→ Exercise aim
The full set of lines below has to be duplicated exactly, with no picture kept.

→ Records to use
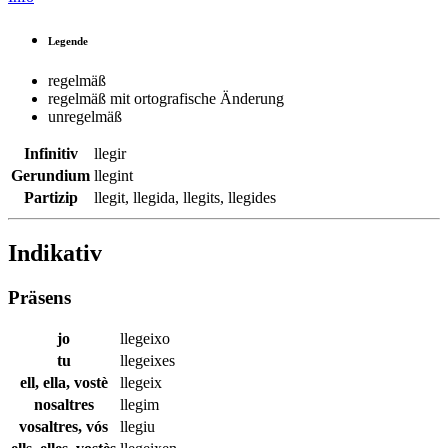
Legende
regelmäß
regelmäß mit ortografische Änderung
unregelmäß
Infinitiv
llegir
Gerundium
llegint
Partizip
llegit
,
llegida
,
llegits
,
llegides
Indikativ
Präsens
jo
llegeixo
tu
llegeixes
ell, ella, vostè
llegeix
nosaltres
llegim
vosaltres, vós
llegiu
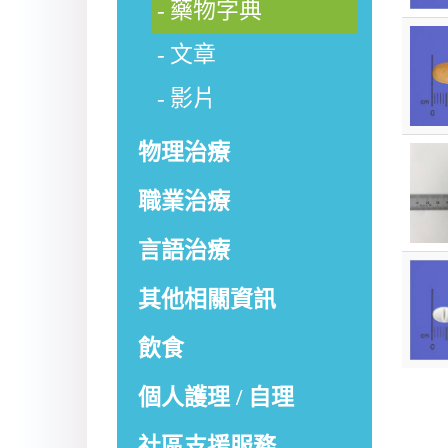
藥物字典
文章
影片
物理治療
職業治療
言語治療
其他相關資訊
飲食
個人護理 / 自理
社區支援服務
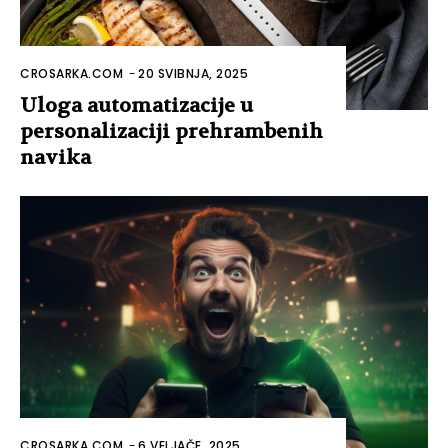
CROSARKA.COM
-
20 SVIBNJA, 2025
Uloga automatizacije u
personalizaciji prehrambenih
navika
CROSARKA.COM
-
6 VELJAČE, 2025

→ Answer to this task
Legende
regelmäß
regelmäß mit ortografische Änderung
unregelmäß
Infinitiv
llegir
Gerundium
llegint
Partizip
llegit
,
llegida
,
llegits
,
llegides
Indikativ
Präsens
jo
llegeixo
tu
llegeixes
ell, ella, vostè
llegeix
nosaltres
llegim
vosaltres, vós
llegiu
藥物字典
文章
影片
物理治療
職業治療
言語治療
其他相關資訊
飲食
個人護理 / 自理
社區支援服務
CROSARKA.COM
-
20 SVIBNJA, 2025
Uloga automatizacije u
personalizaciji prehrambenih
navika
CROSARKA.COM
-
6 VELJAČE, 2025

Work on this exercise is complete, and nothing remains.